We’d like to offer a quaint suggestion to the Blue State gubernatorial quartet in light of this setback from the high court. Perhaps they could turn to their voters — or their preferred instrument of government, the legislature. There, they might find sentiment in favor of enacting lower taxes via state law — and along with that, reductions in the bloated state budgets to which these states have become accustomed.

The Blue States were for years able to conceal the burden of their high taxes because their residents could deduct the full amount of their state and local levies on their federal income tax returns.

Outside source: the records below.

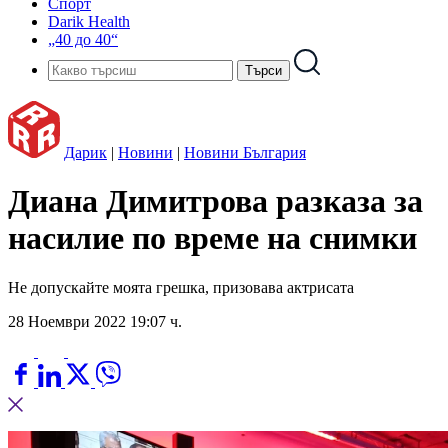
Спорт
Darik Health
„40 до 40“
Дарик
|
Новини
|
Новини България
Диана Димитрова разказа за
насилие по време на снимки
Не допускайте моята грешка, призовава актрисата
28 Ноември 2022 19:07 ч.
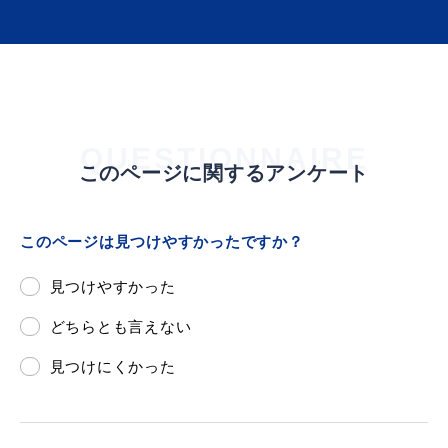
届出・証明
税金
QUESTIONNAIRE
このページに関するアンケート
ごみ・リサイクル
支援・助成制度
このページは見つけやすかったですか？
見つけやすかった
各種相談窓口
入札
どちらとも言えない
見つけにくかった
公共交通・
防災・消防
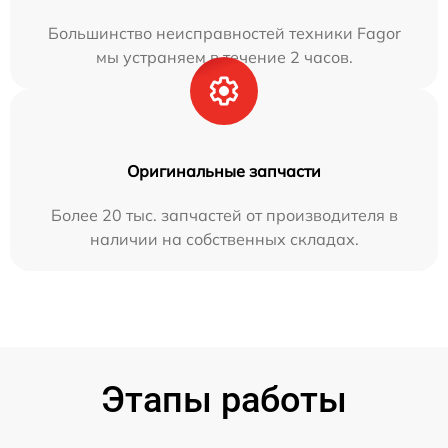
Большинство неисправностей техники Fagor
мы устраняем в течение 2 часов.
Оригинальные запчасти
Более 20 тыс. запчастей от производителя в
наличии на собственных складах.
Этапы работы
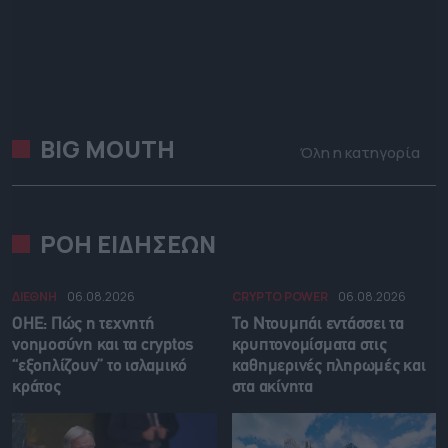
BIG MOUTH
Όλη η κατηγορία
ΡΟΗ ΕΙΔΗΣΕΩΝ
ΔΙΕΘΝΗ
06.08.2026
CRYPTO POWER
06.08.2026
ΟΗΕ: Πώς η τεχνητή
Το Ντουμπάι εντάσσει τα
νοημοσύνη και τα cryptos
κρυπτονομίσματα στις
“εξοπλίζουν” το ισλαμικό
καθημερινές πληρωμές και
κράτος
στα ακίνητα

That enabled the noble comrades in Albany, Trenton, Hartford, and Annapolis to maintain their high-tax, big-spending ways, while ameliorating pain for taxpayers. Yet Congress in 2017 capped the deduction at $10,000.

Governor Murphy of New Jersey decried the move as “revenge politics.” An “all-out direct attack on New York’s future,” Governor Cuomo lamented. Yet despite taking control of the White House and Congress in 2020, the Democrats failed to heed the Blue State governors’ calls to restore the full deductibility of state and local taxes. That left the courts, where governors had already filed suit in 2018 against the measure.

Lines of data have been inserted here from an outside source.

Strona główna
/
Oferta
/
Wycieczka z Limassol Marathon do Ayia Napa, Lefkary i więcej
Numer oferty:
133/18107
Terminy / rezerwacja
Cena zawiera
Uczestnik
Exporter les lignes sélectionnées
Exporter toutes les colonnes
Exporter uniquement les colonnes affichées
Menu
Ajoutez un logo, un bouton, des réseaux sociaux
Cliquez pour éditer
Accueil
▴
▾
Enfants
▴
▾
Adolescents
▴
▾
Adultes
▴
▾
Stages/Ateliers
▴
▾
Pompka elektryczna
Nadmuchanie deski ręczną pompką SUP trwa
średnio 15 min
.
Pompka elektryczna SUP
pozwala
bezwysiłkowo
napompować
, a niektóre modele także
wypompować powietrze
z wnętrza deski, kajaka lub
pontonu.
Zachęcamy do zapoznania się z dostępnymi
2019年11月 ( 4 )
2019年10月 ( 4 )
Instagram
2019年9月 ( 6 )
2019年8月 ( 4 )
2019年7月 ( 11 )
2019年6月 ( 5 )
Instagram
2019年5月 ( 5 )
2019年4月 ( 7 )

The 2017 tax law “eviscerates the SALT deduction,” the governors claimed, “overturning more than 150 years of precedent.” What struck us is their adoption of states-rights rhetoric of such a type usually associated with political conservatives. They argued that the deduction was “essential to prevent the federal tax power from interfering with the States’ sovereign authority.” No southern pol could have put it plainer.

Channeling the philosophy of the right-of-center Federalist Society, the Blue governors even averred that their authority over tax policy was “guaranteed by the Tenth Amendment” and  “foundational principles of federalism.” The objectionable tax law was impeding their ability “to make their own choices,” they claimed, over how much to “invest in their own residents, businesses, infrastructure, and more.”

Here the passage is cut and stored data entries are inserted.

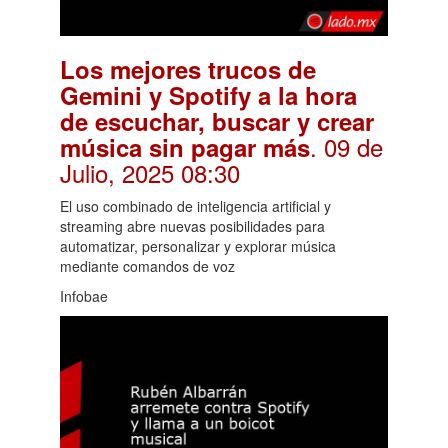
Los mejores trucos de
Gemini y Spotify a la hora
de escuchar, buscar y crear
. 09 de
música sin pagar más
Julio, 2025 08:30
El uso combinado de inteligencia artificial y
streaming abre nuevas posibilidades para
automatizar, personalizar y explorar música
mediante comandos de voz
Infobae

Having embraced the cause of federalism with the zeal of a recent convert, the Blue State governors might have gotten a little ahead of themselves. While we do share the governors’ enthusiasm for the Tenth Amendment, which reserves to the states and the people “powers not delegated to the United States by the Constitution,” the tax power is one about which there is an absence of ambiguity. 

The power to “lay and collect Taxes” is the first power delegated in the parchment. It is granted to Congress in Article I, section 8. While the Blue State governors claimed implicit promises made to preserve the SALT deduction at the time of the ratification of the Sixteenth Amendment — which laid the groundwork for the modern income tax — no such language can be found in the text of the constitution itself.

Federal judges at the district and circuit level found the Blue States’ arguments unconvincing. The Second Circuit found no constraint on congressional authority to impose the cap. Nor did the circuit riders detect a Tenth Amendment violation if Mr. Trump’s tax law “coerces” the Blue States “to abandon their preferred fiscal policies in favor of lower taxes and reduced spending,” as the governors claimed the law sought to do.

The riders affirmed Congress’s authority to create “incentives” for states to change their policies. There is room in the Blue States’ tax policies for improvement. New York has the highest state and local tax burden in the country, the Tax Foundation reports: 15.9 percent of the state’s output. Ranking second is Connecticut, at 15.4 percent. New Jersey is sixth, at 13.5 percent. Maryland is relatively restrained at but 11.3 percent.

In the end, the Supreme Court turned down the Blue States’ lawsuit without comment — not even a peep of dissent from the court’s liberal wing. Yet while it may have been merely a coincidence, we can’t help but wonder if there was some dry humor involved in the court’s choice to announce its rejection of the Blue State governors’ lawsuit on April 18, the deadline for Americans to file their federal income tax returns.